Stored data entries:
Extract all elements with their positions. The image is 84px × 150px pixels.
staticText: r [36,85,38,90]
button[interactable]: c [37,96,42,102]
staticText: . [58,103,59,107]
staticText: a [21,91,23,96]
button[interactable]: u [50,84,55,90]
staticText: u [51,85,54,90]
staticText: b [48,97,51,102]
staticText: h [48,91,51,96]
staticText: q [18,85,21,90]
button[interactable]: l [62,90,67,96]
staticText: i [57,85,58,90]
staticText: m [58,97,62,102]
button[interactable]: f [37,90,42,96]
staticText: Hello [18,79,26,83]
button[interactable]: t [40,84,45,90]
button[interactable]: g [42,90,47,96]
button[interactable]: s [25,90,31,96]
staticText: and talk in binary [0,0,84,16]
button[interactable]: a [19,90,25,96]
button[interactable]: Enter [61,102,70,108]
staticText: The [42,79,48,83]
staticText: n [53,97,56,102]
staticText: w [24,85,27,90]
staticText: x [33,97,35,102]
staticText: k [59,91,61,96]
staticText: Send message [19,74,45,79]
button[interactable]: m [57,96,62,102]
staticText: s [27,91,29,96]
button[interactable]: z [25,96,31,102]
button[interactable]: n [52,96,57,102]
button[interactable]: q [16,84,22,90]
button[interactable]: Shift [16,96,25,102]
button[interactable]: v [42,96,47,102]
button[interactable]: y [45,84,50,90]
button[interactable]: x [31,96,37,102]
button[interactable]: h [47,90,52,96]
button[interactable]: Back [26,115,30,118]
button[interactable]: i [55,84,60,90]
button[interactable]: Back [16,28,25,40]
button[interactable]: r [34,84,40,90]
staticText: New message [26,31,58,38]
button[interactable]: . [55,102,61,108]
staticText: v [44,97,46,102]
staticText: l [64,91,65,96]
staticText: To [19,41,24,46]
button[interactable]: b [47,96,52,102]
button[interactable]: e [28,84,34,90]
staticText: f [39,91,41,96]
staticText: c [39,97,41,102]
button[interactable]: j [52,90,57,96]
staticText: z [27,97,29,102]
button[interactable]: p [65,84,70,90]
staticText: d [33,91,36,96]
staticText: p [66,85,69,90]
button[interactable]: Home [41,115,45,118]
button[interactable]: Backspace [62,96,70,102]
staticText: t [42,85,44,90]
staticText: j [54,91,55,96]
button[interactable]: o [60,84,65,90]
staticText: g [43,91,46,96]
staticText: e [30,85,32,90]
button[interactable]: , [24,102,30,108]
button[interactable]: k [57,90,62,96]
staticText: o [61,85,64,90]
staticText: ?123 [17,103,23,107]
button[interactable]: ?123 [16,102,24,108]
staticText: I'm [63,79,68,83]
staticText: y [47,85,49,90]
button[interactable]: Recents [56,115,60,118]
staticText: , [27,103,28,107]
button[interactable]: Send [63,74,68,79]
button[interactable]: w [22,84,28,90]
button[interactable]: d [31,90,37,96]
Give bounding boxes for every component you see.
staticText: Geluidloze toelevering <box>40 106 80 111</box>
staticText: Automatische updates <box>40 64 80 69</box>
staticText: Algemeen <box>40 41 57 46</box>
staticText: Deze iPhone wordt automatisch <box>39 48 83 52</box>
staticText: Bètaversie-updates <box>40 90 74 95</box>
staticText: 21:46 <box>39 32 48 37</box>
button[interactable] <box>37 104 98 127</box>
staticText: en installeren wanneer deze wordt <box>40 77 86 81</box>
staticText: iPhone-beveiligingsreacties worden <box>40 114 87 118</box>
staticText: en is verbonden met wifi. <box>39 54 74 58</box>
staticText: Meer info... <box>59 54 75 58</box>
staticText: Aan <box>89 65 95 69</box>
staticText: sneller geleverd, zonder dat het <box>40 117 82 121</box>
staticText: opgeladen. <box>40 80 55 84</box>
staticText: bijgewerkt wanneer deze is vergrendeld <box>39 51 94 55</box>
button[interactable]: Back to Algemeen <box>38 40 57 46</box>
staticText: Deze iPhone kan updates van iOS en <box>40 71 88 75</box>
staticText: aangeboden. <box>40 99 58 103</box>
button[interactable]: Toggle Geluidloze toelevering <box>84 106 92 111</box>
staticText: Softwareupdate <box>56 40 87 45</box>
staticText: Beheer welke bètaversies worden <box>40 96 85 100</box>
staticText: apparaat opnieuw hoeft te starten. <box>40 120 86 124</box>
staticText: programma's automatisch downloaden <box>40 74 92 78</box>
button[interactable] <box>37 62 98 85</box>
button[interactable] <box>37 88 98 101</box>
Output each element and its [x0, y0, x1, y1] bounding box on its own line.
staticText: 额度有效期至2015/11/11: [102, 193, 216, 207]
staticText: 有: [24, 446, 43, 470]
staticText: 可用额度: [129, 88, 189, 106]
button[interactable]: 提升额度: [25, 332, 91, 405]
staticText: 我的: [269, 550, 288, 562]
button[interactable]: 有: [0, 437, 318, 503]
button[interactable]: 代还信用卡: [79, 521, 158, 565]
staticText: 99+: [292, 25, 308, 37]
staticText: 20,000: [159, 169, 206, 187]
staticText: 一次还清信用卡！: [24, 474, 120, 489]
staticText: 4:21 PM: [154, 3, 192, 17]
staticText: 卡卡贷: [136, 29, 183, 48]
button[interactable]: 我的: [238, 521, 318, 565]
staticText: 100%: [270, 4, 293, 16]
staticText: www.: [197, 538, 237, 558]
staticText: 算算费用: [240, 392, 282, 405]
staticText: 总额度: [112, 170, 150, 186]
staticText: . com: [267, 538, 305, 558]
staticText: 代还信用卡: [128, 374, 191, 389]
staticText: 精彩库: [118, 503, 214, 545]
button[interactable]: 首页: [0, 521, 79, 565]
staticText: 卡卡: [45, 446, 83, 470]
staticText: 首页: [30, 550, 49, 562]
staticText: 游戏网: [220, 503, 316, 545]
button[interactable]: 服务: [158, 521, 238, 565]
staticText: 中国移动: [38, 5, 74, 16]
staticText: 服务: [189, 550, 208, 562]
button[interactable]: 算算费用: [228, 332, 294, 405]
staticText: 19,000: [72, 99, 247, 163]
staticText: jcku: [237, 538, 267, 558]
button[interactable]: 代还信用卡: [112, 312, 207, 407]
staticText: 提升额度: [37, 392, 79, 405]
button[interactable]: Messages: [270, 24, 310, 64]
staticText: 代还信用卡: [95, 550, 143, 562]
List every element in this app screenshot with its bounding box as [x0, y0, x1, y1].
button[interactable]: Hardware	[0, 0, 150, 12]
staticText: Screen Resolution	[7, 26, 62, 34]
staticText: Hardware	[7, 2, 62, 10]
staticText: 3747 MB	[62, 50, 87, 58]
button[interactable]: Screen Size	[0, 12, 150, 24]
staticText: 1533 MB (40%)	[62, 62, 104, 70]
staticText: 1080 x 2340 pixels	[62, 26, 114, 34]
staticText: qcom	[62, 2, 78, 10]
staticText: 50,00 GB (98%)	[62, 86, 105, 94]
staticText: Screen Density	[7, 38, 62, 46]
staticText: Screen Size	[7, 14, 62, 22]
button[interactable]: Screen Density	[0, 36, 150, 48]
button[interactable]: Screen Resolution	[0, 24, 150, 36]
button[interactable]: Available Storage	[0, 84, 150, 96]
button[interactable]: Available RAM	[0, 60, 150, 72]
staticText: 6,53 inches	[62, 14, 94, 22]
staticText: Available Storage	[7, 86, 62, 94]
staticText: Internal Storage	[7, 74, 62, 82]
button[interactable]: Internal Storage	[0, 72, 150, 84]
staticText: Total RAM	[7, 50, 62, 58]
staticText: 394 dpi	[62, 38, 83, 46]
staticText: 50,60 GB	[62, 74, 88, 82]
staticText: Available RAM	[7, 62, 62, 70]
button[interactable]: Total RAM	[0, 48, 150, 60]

**Task to carry out**
A copy of each line in the data above that holds the string "Hardware" is needed.

**The answer**
button[interactable]: Hardware	[0, 0, 150, 12]
staticText: Hardware	[7, 2, 62, 10]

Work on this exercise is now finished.